GIVEN INFORMATION:
· · · · ·
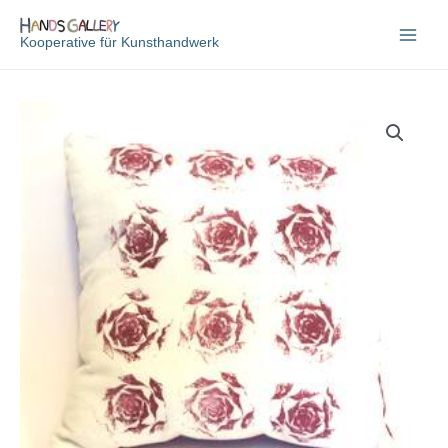
Zum
Inhalt
Kooperative für Kunsthandwerk
springen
· · · · ·
PROBLEM DESCRIPTION: Only the pictures stay behind; everything else in the data above is to be retyped exactly.

RESPONSE FOR THIS EXERCISE:
Zum
Inhalt
Kooperative für Kunsthandwerk
springen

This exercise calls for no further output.